▶ **Requirement**
For this exercise, restate every line below word for word and drop the images.

▶ **Data to process**
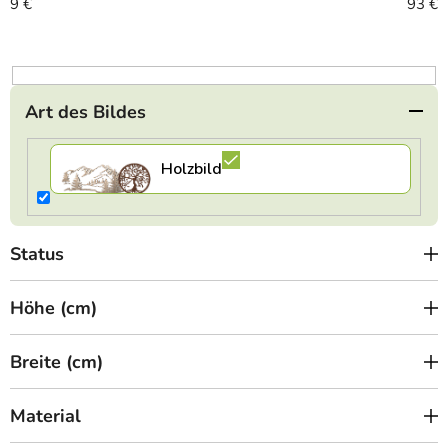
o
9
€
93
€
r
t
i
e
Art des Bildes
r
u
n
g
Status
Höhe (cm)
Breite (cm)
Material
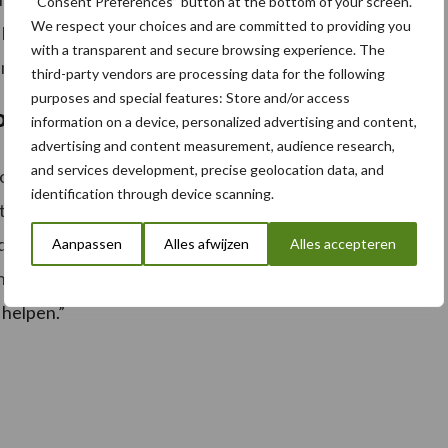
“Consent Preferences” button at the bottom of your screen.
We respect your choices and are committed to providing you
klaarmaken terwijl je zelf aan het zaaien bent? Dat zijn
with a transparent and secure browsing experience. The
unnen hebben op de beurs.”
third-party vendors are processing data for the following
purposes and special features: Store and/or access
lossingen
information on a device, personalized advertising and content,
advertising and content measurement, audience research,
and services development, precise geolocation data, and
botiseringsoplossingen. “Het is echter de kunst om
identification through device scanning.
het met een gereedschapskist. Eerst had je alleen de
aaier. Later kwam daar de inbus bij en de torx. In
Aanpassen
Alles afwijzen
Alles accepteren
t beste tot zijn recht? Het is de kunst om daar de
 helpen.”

▶ **Answer for the task**
o
9
€
93
€
r
t
i
e
Art des Bildes
r
u
n
g
Status
Höhe (cm)
Breite (cm)
Material
“Consent Preferences” button at the bottom of your screen.
We respect your choices and are committed to providing you
klaarmaken terwijl je zelf aan het zaaien bent? Dat zijn
with a transparent and secure browsing experience. The
unnen hebben op de beurs.”
third-party vendors are processing data for the following
purposes and special features: Store and/or access
lossingen
information on a device, personalized advertising and content,
advertising and content measurement, audience research,
and services development, precise geolocation data, and
botiseringsoplossingen. “Het is echter de kunst om
identification through device scanning.
het met een gereedschapskist. Eerst had je alleen de
aaier. Later kwam daar de inbus bij en de torx. In
Aanpassen
Alles afwijzen
Alles accepteren
t beste tot zijn recht? Het is de kunst om daar de
 helpen.”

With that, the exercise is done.